Some would say it’s easy to know if you’re connecting with your audience. They smile, nod their heads, laugh and look intensely interested in what you’re saying. Yes, that’s true. When all those signals are present, you can be pretty sure you’ve got them.

At the same time, I’ve spoken to audiences that don’t all of those things and yet come up to me afterwards and tell me how much they enjoyed my presentation. Every audience is different. Go figure.

The only way we know for sure whether we’re on target is when someone tells us. Missing that, we can interpret body language, and when we think we might be losing our audience, take action.

Here are some suggestions:

1. Some members of your audience look like they don’t have a clue about what you’re talking about. Here’s where you can check in. Perhaps they missed something you said, or didn’t understand it. Take some questions or tell a story to give more context to what you’ve just shared.

2. You sense some impatience in the audience. Perhaps you’re noticing some folks looking around or checking their phones. This might indicate you need to wrap this point up.

3. You see a smattering of audience members whispering to each other or getting really fidgety. Could it be they aren’t interested, maybe even bored? Now’s the time to change something up. Ask everyone to stand and stretch, initiate an activity or ask a provocative question.

4. They aren’t looking at you. Maybe they are looking down. Have you brought up a topic that’s controversial or maybe a little painful? When you see these signs, it could be time to lighten up and move on.

5. You know the signs – frowning, closed body language, loud exhales.

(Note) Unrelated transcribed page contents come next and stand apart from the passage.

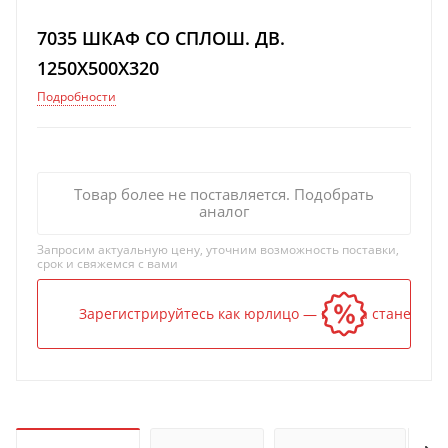
7035 ШКАФ СО СПЛОШ. ДВ.
1250Х500Х320
Подробности
Товар более не поставляется. Подобрать
аналог
Запросим актуальную цену, уточним возможность поставки,
срок и свяжемся с вами
Зарегистрируйтесь как юрлицо — и цена станет ниж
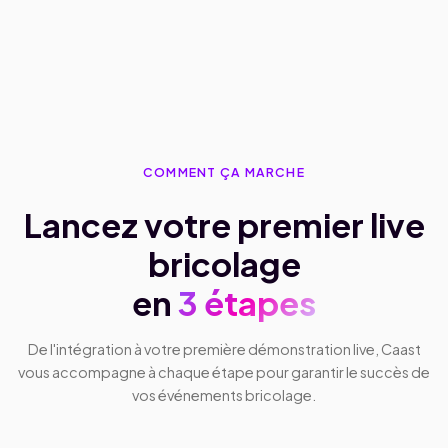
COMMENT ÇA MARCHE
Lancez votre premier live
bricolage
en
3 étapes
De l'intégration à votre première démonstration live, Caast
vous accompagne à chaque étape pour garantir le succès de
vos événements bricolage.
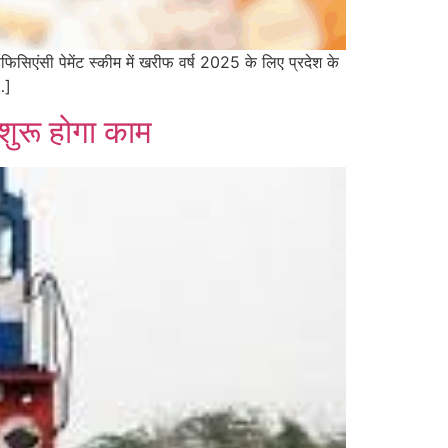
फिसिएंसी पेमेंट स्कीम में खरीफ वर्ष 2025 के लिए प्रदेश के
…]
 शुरू होगा काम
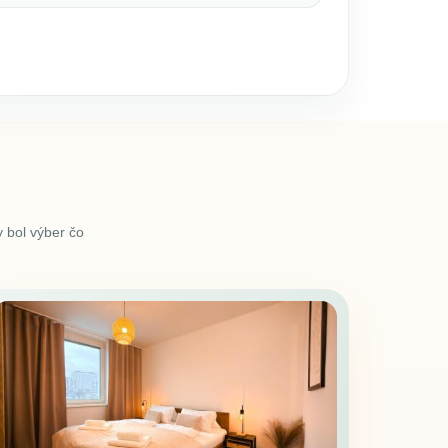
 bol výber čo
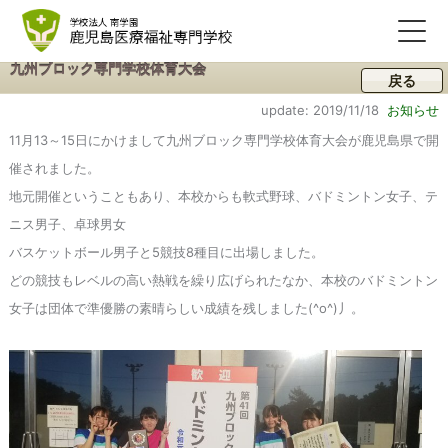
九州ブロック専門学校体育大会
戻る
update: 2019/11/18
お知らせ
11月13～15日にかけまして九州ブロック専門学校体育大会が鹿児島県で開
催されました。
地元開催ということもあり、本校からも軟式野球、バドミントン女子、テ
ニス男子、卓球男女
バスケットボール男子と5競技8種目に出場しました。
どの競技もレベルの高い熱戦を繰り広げられたなか、本校のバドミントン
女子は団体で準優勝の素晴らしい成績を残しました(^o^)丿。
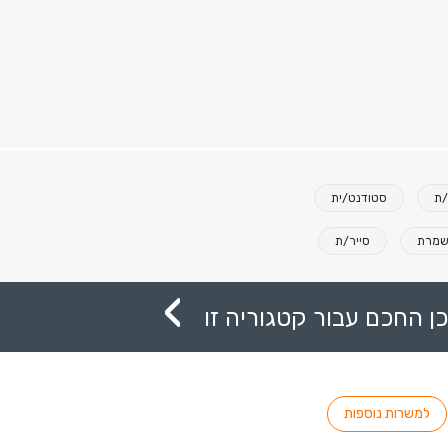
/ת
סטודנט/ית
שמרת
סייר/ת
ן החכם עבור קטגוריה זו
למשרות נוספות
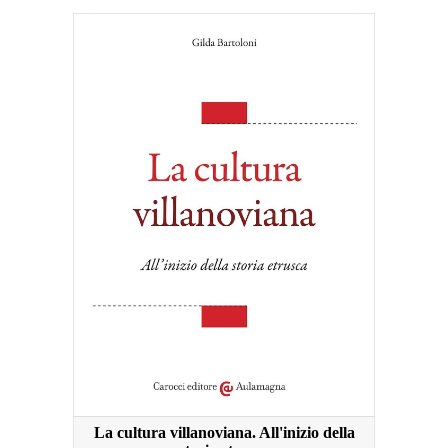
La cultura villanoviana. All'inizio della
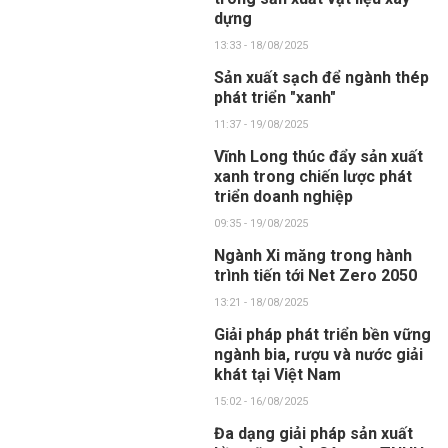
dựng
13:33 - 18/08/2025
Sản xuất sạch để ngành thép
phát triển "xanh"
11:37 - 19/08/2025
Vĩnh Long thúc đẩy sản xuất
xanh trong chiến lược phát
triển doanh nghiệp
09:35 - 19/08/2025
Ngành Xi măng trong hành
trình tiến tới Net Zero 2050
13:21 - 18/08/2025
Giải pháp phát triển bền vững
ngành bia, rượu và nước giải
khát tại Việt Nam
15:02 - 16/08/2025
Đa dạng giải pháp sản xuất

These signs could indicate disapproval. Is this your intention? Do you want to shake things up? If you do, fine. If not, take a deep breath and either address it directly with the audience or choose to move on.

It’s important to remember you will likely have at least one person for whom your speech is not relevant. It’s essential to not evaluate your level of engagement based on one person. Rather, take the temperature of the group and use these interventions when needed to get them reengaged!